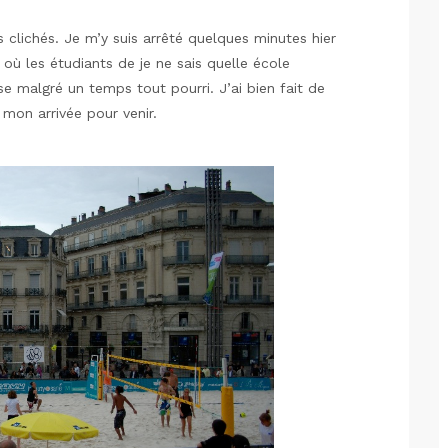
clichés. Je m’y suis arrêté quelques minutes hier
e où les étudiants de je ne sais quelle école
e malgré un temps tout pourri. J’ai bien fait de
 mon arrivée pour venir.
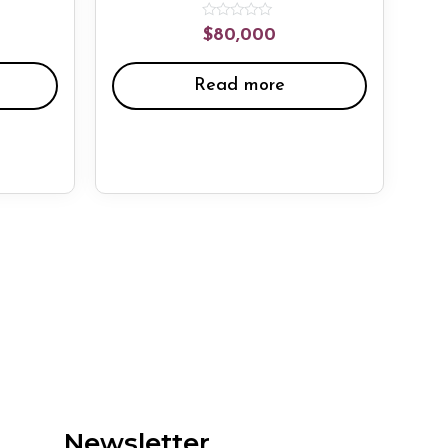
Rated
$
80,000
0
out
of
5
Read more
Newsletter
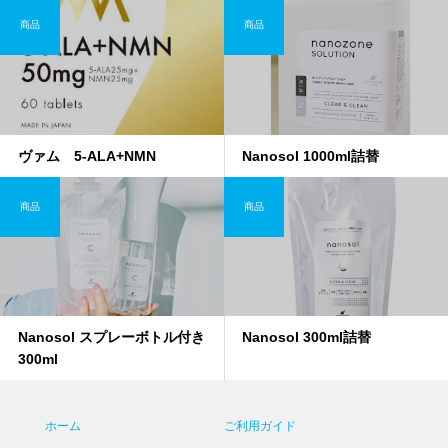
商品
商品
ヴァム 5-ALA+NMN
Nanosol 1000ml詰替
商品
商品
Nanosol スプレーボトル付き
Nanosol 300ml詰替
300ml
ホーム
ご利用ガイド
══════
» **Task to carry out**
Lines from the one containing "Nanosol 1000ml詰替" through the last line of the listing are to be restated word for word; no other line may appear.

» **Response area**
Nanosol 1000ml詰替
商品
商品
Nanosol スプレーボトル付き
Nanosol 300ml詰替
300ml
ホーム
ご利用ガイド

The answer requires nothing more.